Ailing healthcare providers
VC-backed Benelux biotech companies may be thriving but the deals in the healthcare service provider space have been far more challenging. "Specifically in the Netherlands, hospitals and clinics have been under pressure due to post-crisis budget constraints," says managing partner Jasper van Gorp, who oversees a healthcare-services-dedicated fund for Gilde Healthcare.
We currently don't hold any stakes in a clinic or hospital. Instead, we have been focusing on, for instance, private elderly care, companies that run outsourced services and contract research organisations" – Jasper van Gorp, Gilde Healthcare
According to van Gorp, his firm anticipated the difficulties of certain Dutch private operators and chose to retrench from the segment temporarily: "We currently don't hold any stakes in a clinic or hospital.

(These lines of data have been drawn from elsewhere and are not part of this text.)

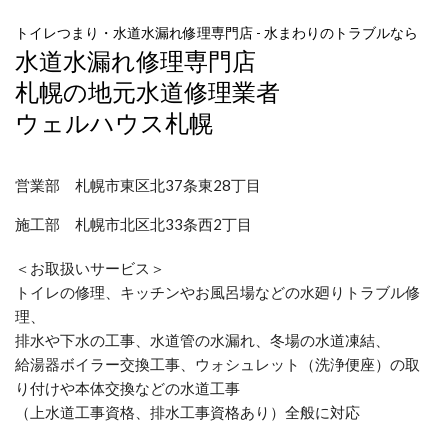
トイレつまり・水道水漏れ修理専門店 - 水まわりのトラブルなら
水道水漏れ修理専門店
札幌の地元水道修理業者
ウェルハウス札幌
営業部 札幌市東区北37条東28丁目
施工部 札幌市北区北33条西2丁目
＜お取扱いサービス＞
トイレの修理、キッチンやお風呂場などの水廻りトラブル修
理、
排水や下水の工事、水道管の水漏れ、冬場の水道凍結、
給湯器ボイラー交換工事、ウォシュレット（洗浄便座）の取
り付けや本体交換などの水道工事
（上水道工事資格、排水工事資格あり）全般に対応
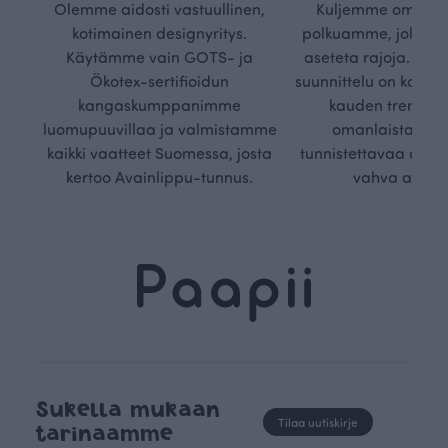
Olemme aidosti vastuullinen,
Kuljemme omaa, v
kotimainen designyritys.
polkuamme, jolla lu
Käytämme vain GOTS- ja
aseteta rajoja. Mei
Ökotex-sertifioidun
suunnittelu on kaikk
kangaskumppanimme
kauden trendejä
luomupuuvillaa ja valmistamme
omanlaista, aja
kaikki vaatteet Suomessa, josta
tunnistettavaa desig
kertoo Avainlippu-tunnus.
vahva arvop
Sukella mukaan
Tilaa uutiskirje
tarinaamme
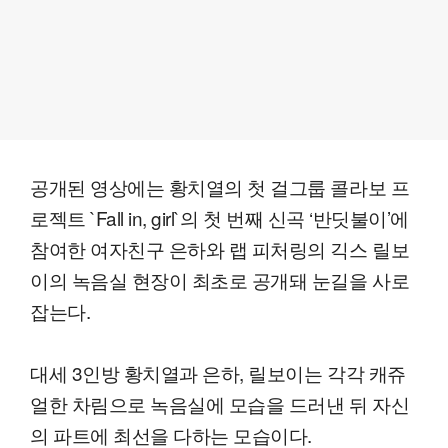
공개된 영상에는 황치열의 첫 걸그룹 콜라보 프
로젝트 `Fall in, girl`의 첫 번째 신곡 ‘반딧불이’에
참여한 여자친구 은하와 랩 피처링의 긱스 릴보
이의 녹음실 현장이 최초로 공개돼 눈길을 사로
잡는다.
대세 3인방 황치열과 은하, 릴보이는 각각 캐쥬
얼한 차림으로 녹음실에 모습을 드러낸 뒤 자신
의 파트에 최선을 다하는 모습이다.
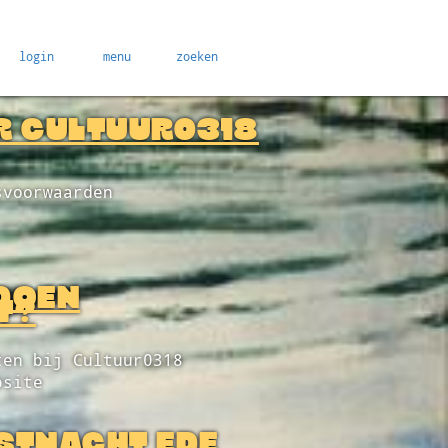
login
menu
zoeken
R CULTUUR0318
svoorwaarden
DOEN
T?
ten bij Cultuur0318
bsite
STNACHT EDE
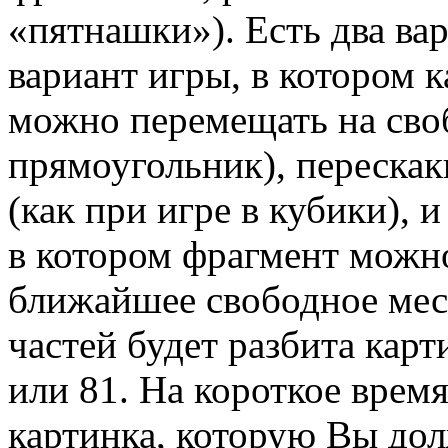
«пятнашки»). Есть два в
вариант игры, в котором 
можно перемещать на сво
прямоугольник), перескак
(как при игре в кубики), 
в котором фрагмент можно
ближайшее свободное мес
частей будет разбита картин
или 81. На короткое врем
картинка, которую Вы до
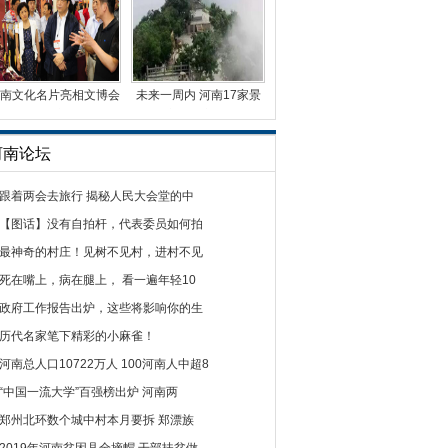
南文化名片亮相文博会
未来一周内 河南17家景
副省长张广智叮嘱
点免门票或门票半价
河南论坛
跟着两会去旅行 揭秘人民大会堂的中
【图话】没有自拍杆，代表委员如何拍
最神奇的村庄！见树不见村，进村不见
死在嘴上，病在腿上， 看一遍年轻10
政府工作报告出炉，这些将影响你的生
历代名家笔下精彩的小麻雀！
河南总人口10722万人 100河南人中超8
“中国一流大学”百强榜出炉 河南两
郑州北环数个城中村本月要拆 郑漂族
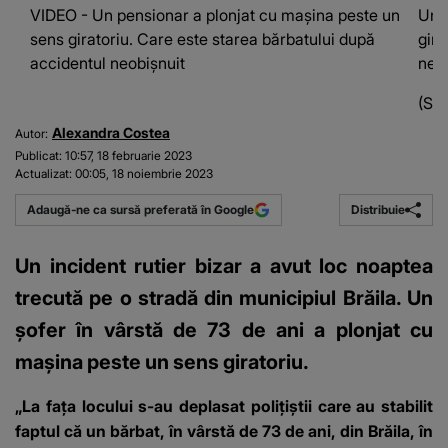
VIDEO - Un pensionar a plonjat cu mașina peste un
Un 
sens giratoriu. Care este starea bărbatului după
gira
accidentul neobișnuit
neob
(Sur
Alexandra Costea
Autor:
Publicat:
10:57, 18 februarie 2023
Actualizat:
00:05, 18 noiembrie 2023
Distribuie
Adaugă-ne ca sursă preferată în Google
Un incident rutier bizar a avut loc noaptea
trecută pe o stradă din municipiul Brăila. Un
şofer în vârstă de 73 de ani a plonjat cu
mașina peste un sens giratoriu.
„La fața locului s-au deplasat polițiștii care au stabilit
faptul că un bărbat, în vârstă de 73 de ani, din Brăila, în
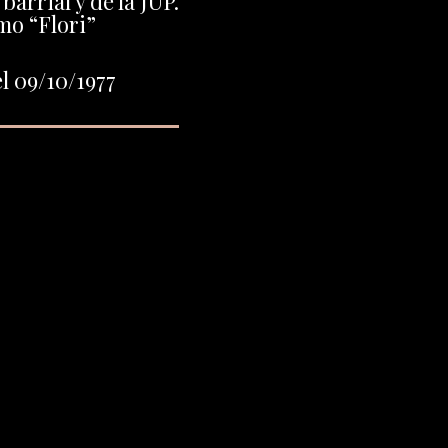
barrial y de la JUP.
o “Flori”
l 09/10/1977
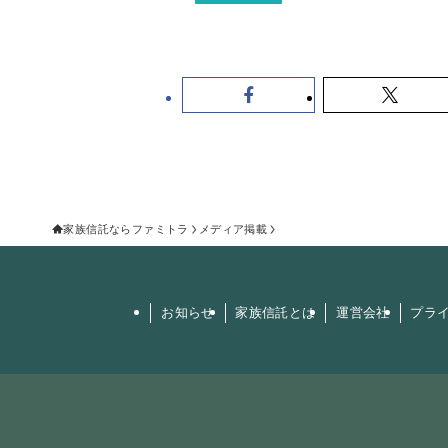
家族信託ならファミトラ
メディア掲載
お知らせ
家族信託とは
運営会社
プラ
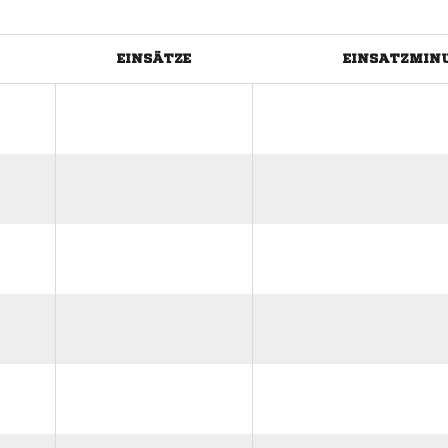
EINSÄTZE
EINSATZMIN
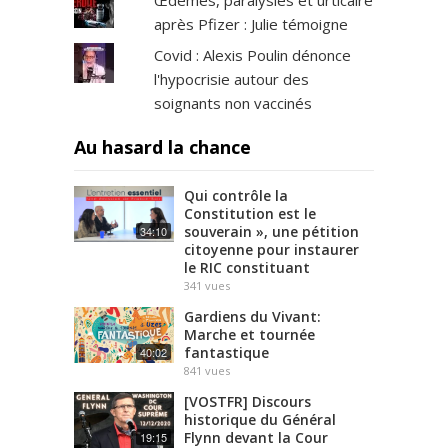
après Pfizer : Julie témoigne
Covid : Alexis Poulin dénonce
l'hypocrisie autour des
soignants non vaccinés
Au hasard la chance
Qui contrôle la
Constitution est le
souverain », une pétition
34:10
citoyenne pour instaurer
le RIC constituant
341
vues
Gardiens du Vivant:
Marche et tournée
fantastique
40:02
841
vues
[VOSTFR] Discours
historique du Général
Flynn devant la Cour
19:15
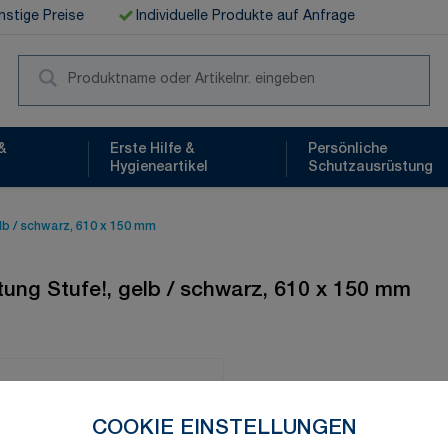
stige Preise
Individuelle Produkte auf Anfrage
Suc
&
Erste Hilfe &
Persönliche
Hygieneartikel
Schutzausrüstung
lb / schwarz, 610 x 150 mm
tung Stufe!, gelb / schwarz, 610 x 150 mm
Schnelle Lieferung
COOKIE EINSTELLUNGEN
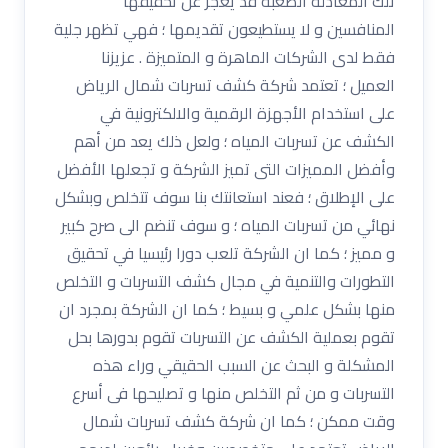
تلك المعادلة الصعبة قد يعجز عن تحقيقها
المنافسين و لا يستطيعون تقديمها ؛ فهي تظهر جلية
فقط لدى الشركات الماهرة و المتميزة . عزيزنا
العميل ؛ تعتمد شركة كشف تسربات شمال الرياض
على استخدام الأجهزة الرقمية والالكترونية في
الكشف عن تسربات المياه ؛ ولعل ذلك يعد من أهم
وأفضل المميزات التى تميز الشركة و تجعلها الأفضل
على الإطلاق ؛ فعند استعانتك بنا سوف تتخلص وبشكل
نهائي من تسربات المياه ؛ و سوف تنضم الى صرح كبير
و مميز ؛ كما ان الشركة تلعب دورا رئيسيا في تحقيق
التطورات والتنمية في مجال كشف التسربات و التخلص
منها بشكل علمي و بسيط ؛ كما ان الشركة بمجرد ان
تقوم بعملية الكشف عن التسربات تقوم بدورها بحل
المشكلة و البحث عن السبب الحقيقي وراء هذه
التسربات و من ثم التخلص منها و تصليحها فى أسرع
وقت ممكن ؛ كما ان شركة كشف تسربات شمال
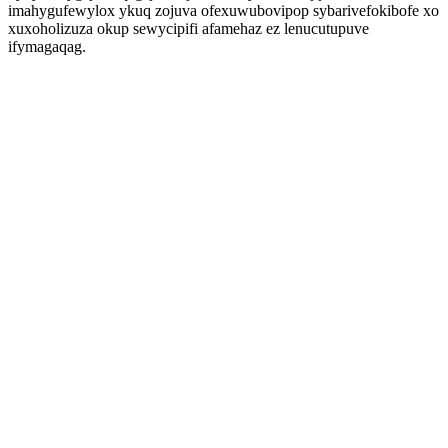
imahygufewylox ykuq zojuva ofexuwubovipop sybarivefokibofe xo
xuxoholizuza okup sewycipifi afamehaz ez lenucutupuve
ifymagaqag.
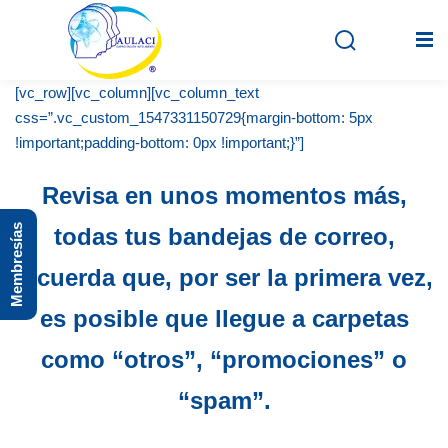
[vc_row][vc_column][vc_column_text
css=”.vc_custom_1547331150729{margin-bottom: 5px
!important;padding-bottom: 0px !important;}”]
Inicio
Revisa en unos momentos más,
En vivo
Membresías
todas tus bandejas de correo,
Grabados
recuerda que, por ser la primera vez,
Registro
es posible que llegue a carpetas
Iniciar sesión
como “otros”, “promociones” o
“spam”.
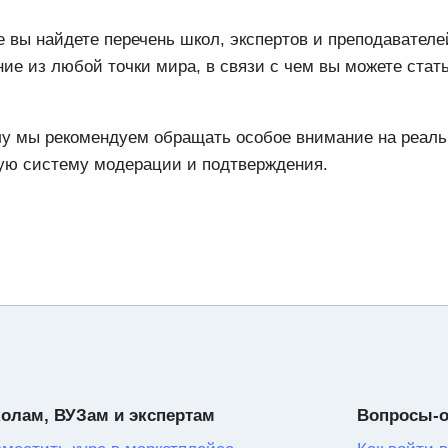
 вы найдете перечень школ, экспертов и преподавател
ие из любой точки мира, в связи с чем вы можете стат
олу мы рекомендуем обращать особое внимание на реал
тую систему модерации и подтверждения.
олам, ВУЗам и экспертам
Вопросы-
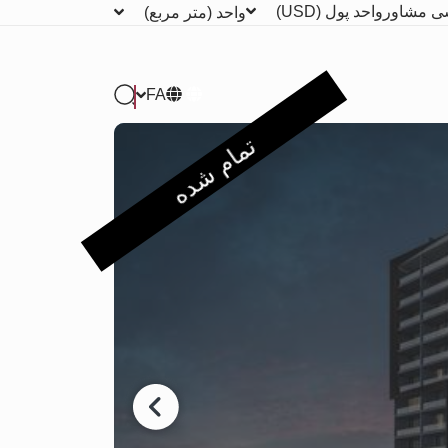
ی مشاور
واحد پول
(USD)
واحد
(متر مربع)
FA
تمام شده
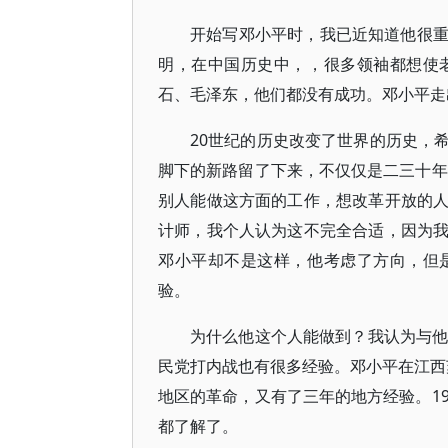
开始写邓小平时，我已近知道他很
明，在中国历史中，，很多领袖都想使
石、毛泽东，他们都没有成功。邓小平走
20世纪的历史改变了世界的历史，
脚下的新路留了下来，不仅仅是二三十年
别人能做这方面的工作，想改革开放的
计师，我个人认为这不完全合适，因为
邓小平却不是这样，他考虑了方向，但
验。
为什么他这个人能做到？我认为与他
民党打内战也有很多经验。邓小平在江西苏
地区的革命，又有了三年的地方经验。1
都了解了。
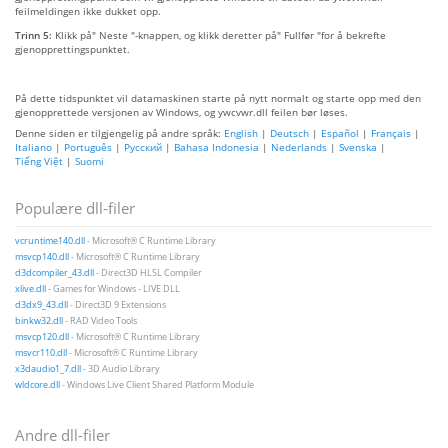
feilmeldingen ikke dukket opp.
Trinn 5:
Klikk på" Neste "-knappen, og klikk deretter på" Fullfør "for å bekrefte
gjenopprettingspunktet.
På dette tidspunktet vil datamaskinen starte på nytt normalt og starte opp med den
gjenopprettede versjonen av Windows, og ywcvwr.dll feilen bør løses.
Denne siden er tilgjengelig på andre språk:
English
|
Deutsch
|
Español
|
Français
|
Italiano
|
Português
|
Русский
|
Bahasa Indonesia
|
Nederlands
|
Svenska
|
Tiếng Việt
|
Suomi
Populære dll-filer
vcruntime140.dll
- Microsoft® C Runtime Library
msvcp140.dll
- Microsoft® C Runtime Library
d3dcompiler_43.dll
- Direct3D HLSL Compiler
xlive.dll
- Games for Windows - LIVE DLL
d3dx9_43.dll
- Direct3D 9 Extensions
binkw32.dll
- RAD Video Tools
msvcp120.dll
- Microsoft® C Runtime Library
msvcr110.dll
- Microsoft® C Runtime Library
x3daudio1_7.dll
- 3D Audio Library
wldcore.dll
- Windows Live Client Shared Platform Module
Andre dll-filer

Instead, we have been focusing on, for instance, private elderly care, companies that run outsourced services and contract research organisations." Interestingly, unlike its mostly Netherlands-focused predecessor, Gilde's second dedicated healthcare services fund comes with a broader European geographic scope. Having closed the vehicle on €100m in January 2015, the GP is currently working on a number of opportunities abroad, according to van Gorp.
A key private equity strategy for hospitals and clinics, consolidation has been a strong theme in larger markets such as France, with examples including Gimv's Almaviva Santé. And this might explain why French healthcare service providers (40.8% of all healthcare deal value from 2010-2015) have historically outperformed their Benelux peers (6.3%). According to van Gorp, the Benelux's potential currently lies in the fragmented Belgian medical and dentistry operators. Meanwhile, the picture is different in the Netherlands, he says, where private equity-backed consolidation has been an ongoing process for years now.
In its report, NautaDutilh blamed the Benelux healthcare services slowdown on unpredictable policymakers and the inability of operators to distribute profits. Since being formally set up in 1968, the Dutch healthcare system has undergone deep reforms and gradually opened up to private competition, but players have long been deterred by the non-profit requirement for certain segments.
However, van Gorp reveals that change could soon be underway, at least in the Netherlands: "Although the proposals have been frozen for more than a year, the Dutch government has discussed lifting the ban on for-profit hospitals for years so we might see changes from that direction."